Love of country
The owners in the National Football League have come up with a 'compromise' between the pressures from the President and other conservatives and the free-speech rights of their players. There will be no more demonstrations during the national anthem before games, but players who do not want to stand for the national anthem can remain in the clubhouse until the game actually begins.
The players who would have been kneeling during the national anthem in order to protest police brutality against young black men and women are not satisfied with this new rule. They have protested that they are as patriotic as the owners (or the President). They feel that their love of their country is being impugned and they are defending themselves.
But what is this "love of country"?
This is an apt time to raise that question. We talk a lot about patriotism on Memorial Day.
It is one of the national holidays where it is traditional for us to tell outrageous lies about who we are and how we live our lives. Having just passed that milestone, it is now time to look at the truth.
It seems as if protesting current police practices and protesting economic inequalities which leave black Americans disproportionately poor, in poor health and in prison is perceived as unpatriotic by conservatives. When they love their country, they love the country as it is replete with injustices, with unimaginable wealth for some and serious deprivations for others.

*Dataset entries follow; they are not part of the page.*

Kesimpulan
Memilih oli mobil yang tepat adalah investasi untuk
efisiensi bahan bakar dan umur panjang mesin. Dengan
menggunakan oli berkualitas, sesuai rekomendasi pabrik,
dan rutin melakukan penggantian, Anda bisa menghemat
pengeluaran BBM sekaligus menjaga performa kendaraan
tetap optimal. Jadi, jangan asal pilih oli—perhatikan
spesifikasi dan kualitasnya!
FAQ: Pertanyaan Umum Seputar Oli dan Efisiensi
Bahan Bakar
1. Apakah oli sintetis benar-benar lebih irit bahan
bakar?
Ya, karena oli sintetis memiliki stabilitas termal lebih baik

The protesters, on the other hand, are deeply troubled by prevailing injustices. They cannot love the country as it is. They do not love the actual country. They love the possibilities of change, of re-distributing opportunities, of opening possibilities to those who now have little to look forward to. They love the many Americans – well-known leaders like Dr. Martin Luther King or Rosa Parks and ordinary citizens whose names we do not know – who take our promise to ourselves of freedom and equality sufficiently seriously to resist injustices where they see them, doggedly refusing to be treated as less worthy of respect than the rich and famous such as the owners of football teams.
In the clash over protests before football games two different versions of patriotism confront each other. Love of country as acceptance of all our failings, of all the ways in which we fall so very short of the brave and shining pronouncements about American democracy, and love of country as love of our ideals and commitment to struggling to approximate them more closely than we are doing today.

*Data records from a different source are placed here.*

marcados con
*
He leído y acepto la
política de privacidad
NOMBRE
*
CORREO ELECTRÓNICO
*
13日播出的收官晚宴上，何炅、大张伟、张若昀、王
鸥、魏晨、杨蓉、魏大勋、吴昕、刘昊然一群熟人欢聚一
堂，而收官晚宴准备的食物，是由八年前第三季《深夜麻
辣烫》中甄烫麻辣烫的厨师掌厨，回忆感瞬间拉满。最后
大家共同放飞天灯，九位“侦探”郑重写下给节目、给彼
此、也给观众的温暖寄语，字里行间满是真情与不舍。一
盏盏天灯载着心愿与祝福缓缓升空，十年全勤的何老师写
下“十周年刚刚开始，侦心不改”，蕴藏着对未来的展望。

The conservative patriot loves America as she is today including its pervasive racism, including the second-rate status of women, including its commitment to redistribute resources from the poor to the rich – as in the most recent tax reform law. The largely unpunished murders of black people by police contravene the "rule of law" which we are so proud of but honor more by violating than by practicing it. But conservatives accept that too.

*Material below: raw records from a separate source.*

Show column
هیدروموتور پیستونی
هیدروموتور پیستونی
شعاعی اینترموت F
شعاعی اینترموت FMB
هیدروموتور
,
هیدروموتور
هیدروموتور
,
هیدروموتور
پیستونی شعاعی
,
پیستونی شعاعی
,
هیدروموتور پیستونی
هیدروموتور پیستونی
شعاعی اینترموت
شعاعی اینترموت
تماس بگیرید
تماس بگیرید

The conservative patriotism of the owners in the National Football League is self-serving. America, as she is, has made them very rich.
The love of country of the players protesting injustice, is the only patriotism that is morally defensible—protesting injustices particularly against young Black whose life is in constant danger and for whom it is very difficult to get a good education and profitable employment legally. By banishing that patriotism to the clubhouse, out of sight, the owners manifest that what they love is being rich not any of the ideals of their country.
The so-called compromise over political protest before football games is truly shameful.